Pero a la vez, han surgido males públicos o comunes globales, que cumplen las citadas condiciones, aunque re-interpretadas, pero para los que no bastan las soluciones nacionales, sino que requieren cooperación general, o, al menos, amplia. La creciente desigualdad, generadora de inseguridad y polarización de las sociedades, podría ser uno de ellos. El terrorismo yihadista, cuyas raíces son anteriores pero que ha marcado los primeros lustros, y previsiblemente seguirá marcando los siguientes, del siglo XXI, es otro. La desinformación, también.

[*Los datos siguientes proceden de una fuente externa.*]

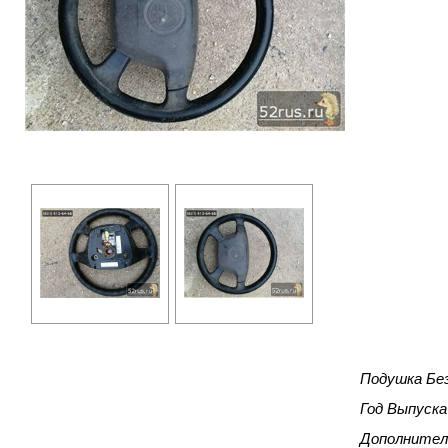
Подушка Бе
Год Выпуска
Дополнител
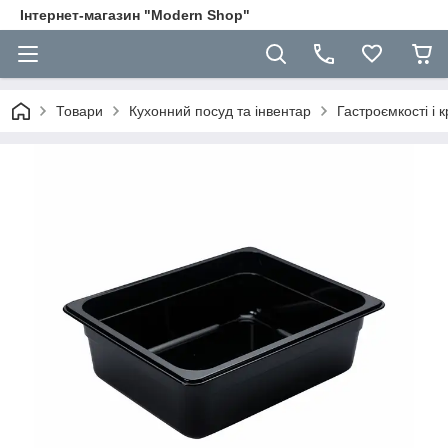
Інтернет-магазин "Modern Shop"
Товари
Кухонний посуд та інвентар
Гастроємкості і 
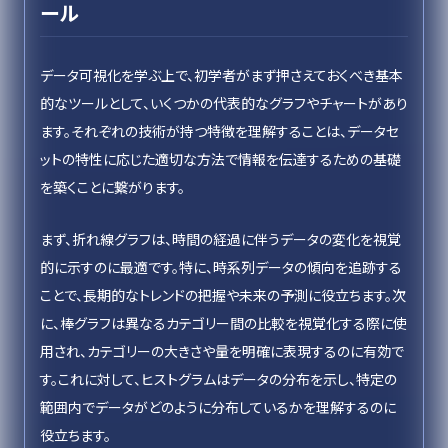
ール
データ可視化を学ぶ上で、初学者がまず押さえておくべき基本
的なツールとして、いくつかの代表的なグラフやチャートがあり
ます。それぞれの技術が持つ特徴を理解することは、データセ
ットの特性に応じた適切な方法で情報を伝達するための基礎
を築くことに繋がります。
まず、折れ線グラフは、時間の経過に伴うデータの変化を視覚
的に示すのに最適です。特に、時系列データの傾向を追跡する
ことで、長期的なトレンドの把握や未来の予測に役立ちます。次
に、棒グラフは異なるカテゴリー間の比較を視覚化する際に使
用され、カテゴリーの大きさや量を明確に表現するのに有効で
す。これに対して、ヒストグラムはデータの分布を示し、特定の
範囲内でデータがどのように分布しているかを理解するのに
役立ちます。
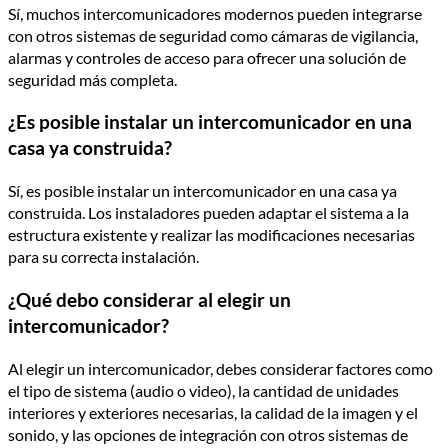
Sí, muchos intercomunicadores modernos pueden integrarse
con otros sistemas de seguridad como cámaras de vigilancia,
alarmas y controles de acceso para ofrecer una solución de
seguridad más completa.
¿Es posible instalar un intercomunicador en una
casa ya construida?
Sí, es posible instalar un intercomunicador en una casa ya
construida. Los instaladores pueden adaptar el sistema a la
estructura existente y realizar las modificaciones necesarias
para su correcta instalación.
¿Qué debo considerar al elegir un
intercomunicador?
Al elegir un intercomunicador, debes considerar factores como
el tipo de sistema (audio o video), la cantidad de unidades
interiores y exteriores necesarias, la calidad de la imagen y el
sonido, y las opciones de integración con otros sistemas de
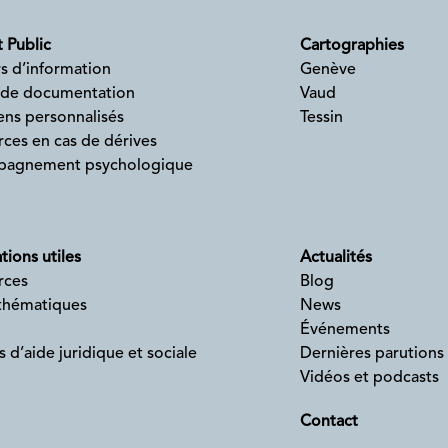
 Public
Cartographies
s d’information
Genève
 de documentation
Vaud
ens personnalisés
Tessin
ces en cas de dérives
agnement psychologique
tions utiles
Actualités
rces
Blog
 thématiques
News
Événements
s d’aide juridique et sociale
Dernières parutions
Vidéos et podcasts
Contact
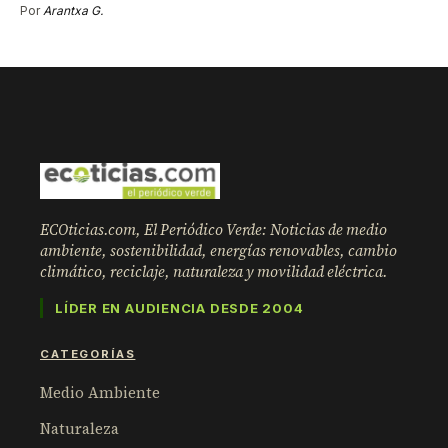
Por
Arantxa G.
ECOticias.com, El Periódico Verde: Noticias de medio
ambiente, sostenibilidad, energías renovables, cambio
climático, reciclaje, naturaleza y movilidad eléctrica.
LÍDER EN AUDIENCIA DESDE 2004
CATEGORÍAS
Medio Ambiente
Naturaleza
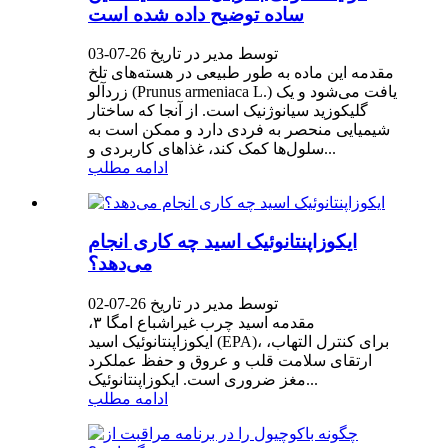
ساده توضیح داده شده است
توسط مدیر در تاریخ 26-07-03
مقدمه این ماده به طور طبیعی در هسته‌های تلخ
زردآلو (Prunus armeniaca L.) یافت می‌شود و یک
گلیکوزید سیانوژنیک است. از آنجا که ساختار
شیمیایی منحصر به فردی دارد و ممکن است به
سلول‌ها کمک کند، غذاهای کاربردی و...
ادامه مطلب
ایکوزاپنتانوئیک اسید چه کاری انجام
می‌دهد؟
توسط مدیر در تاریخ 26-07-02
مقدمه اسید چرب غیراشباع امگا ۳،
ایکوزاپنتانوئیک اسید (EPA)، برای کنترل التهاب،
ارتقای سلامت قلب و عروق و حفظ عملکرد
مغز ضروری است. ایکوزاپنتانوئیک...
ادامه مطلب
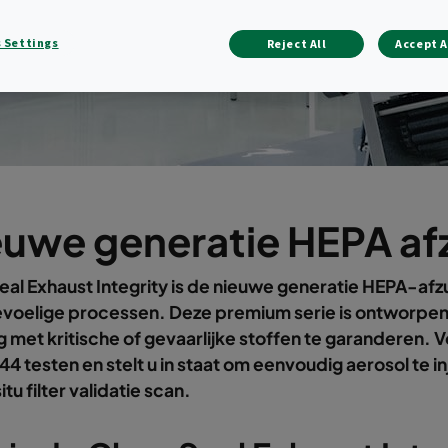
 Settings
Reject All
Accept A
euwe generatie HEPA af
al Exhaust Integrity is de nieuwe generatie HEPA-af
evoelige processen. Deze premium serie is ontworpen
 met kritische of gevaarlijke stoffen te garanderen. 
4 testen en stelt u in staat om eenvoudig aerosol te 
itu filter validatie scan.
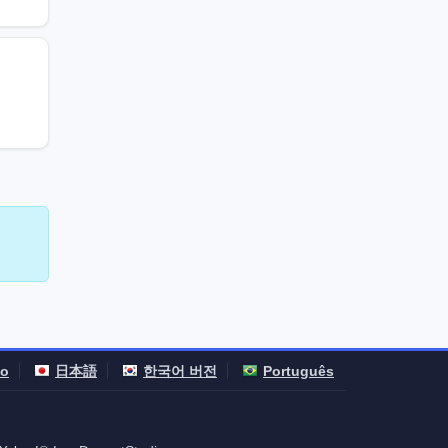
no
日本語
한국어 버전
Português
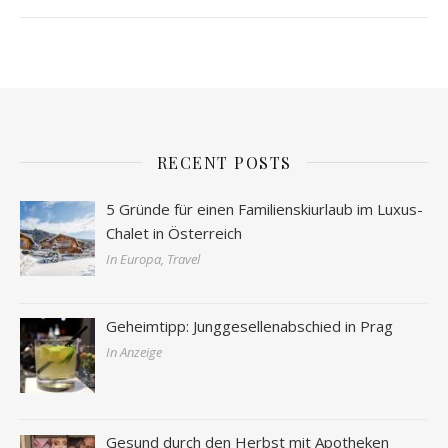
RECENT POSTS
5 Gründe für einen Familienskiurlaub im Luxus-
Chalet in Österreich
In Europa, Travel
Geheimtipp: Junggesellenabschied in Prag
In Anzeige
Gesund durch den Herbst mit Apotheken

Aunque en realidad empezara con la revolución industrial y la urbanización, la soledad no deseada (frente a la solitud, o soledad deseada o consustancial con el ser humano) era ante todo un mal de las sociedades occidentales. Ahora es un mal general, al que no escapa casi ningún país, un mal global de este siglo como apunta Noreena Hertz en The Lonely Century: Coming Together in a World that is Coming Apart; “estamos en medio de una crisis global de soledad”, afirma.
Uno de los nuevos males son los ataques cibernéticos conocidos como ransomware, o rescate de datos o sistemas informáticos a cambio de dinero por desbloquearlos, que se están multiplicando. En los últimos tiempos, uno notable ha sido la paralización del oleoducto de Colonial Pipeline que lleva crudo del centro de EEUU al Este, y por el que tuvo que pagar cuatro millones de dólares (aunque los servicios de inteligencia dicen haber recuperado más de la mitad). La mayor cárnica del mundo, la brasileña JBS, con operaciones en diversos países, también cayó en estas garras y vio paralizado el procesamiento de carne en nueve plantas. Ya durante 2020, en plena pandemia, hubo varios de estos ataques contra servicios de salud y hospitales en EEUU y en Europa, y últimamente hasta el suministrador de material médico japonés Fujifilm ha sido un objeto de este tipo de ataque. La Agencia Europea de Ciberseguridad (ENISA) ha señalado que en 2020 hubo 304 ataques maliciosos –muchos con ransomware– contra “sectores críticos” en la UE, el doble que el año anterior. España no ha quedado ajena. En marzo de 2021, el Instituto Nacional de la Seguridad Social (INSS) español fue víctima de un ciberataque ransomware que obligó al Servicio Público de Empleo Estatal (SEPE) a interrumpir sus servicios en 800 oficinas durante unos días.
El director del FBI estadounidense, Christopher A. Wray, ha comparado el peligro del ransomware al ataque terrorista del 11 de septiembre de 2001. Sus servicios están analizando un centenar de variantes de software de este tipo, con centros de ataque que, dice, alberga Rusia (este mal global no parece afectar a todos por igual). El Departamento de Justicia estadounidense ha creado un nuevo grupo de trabajo para hacer frente a estas amenazas. Ya se habla de “pandemia cibernética”.
Son amenazas que requieren no sólo defensas sino una intensa cooperación internacional de nuevo tipo, y en parte público-privada, para afrontar estos ataques que habían ya crecido en un 150% en 2020, con un aumento de un 300% en los rescates exigidos, según Group-IB, una empresa de seguridad. Otro grupo, Sophos, situaba el coste medio de estos ataques (seguro, pago del rescate, limpieza y pérdidas de negocio) en 761.106 dólares el año pasado, habiendo subido a 1,85 millones en 2021. La detención en varios países de diversos tipos de redes delincuentes gracias a una app trampa plantada en su seno por el FBI es un ejemplo de nueva dimensión de esta lucha.
Se requieren nuevos instrumentos y métodos, y una nueva gobernanza global, para los nuevos bienes y males públicos globales. El G7 y el G20 pueden debatir e impulsar, pero no decidir.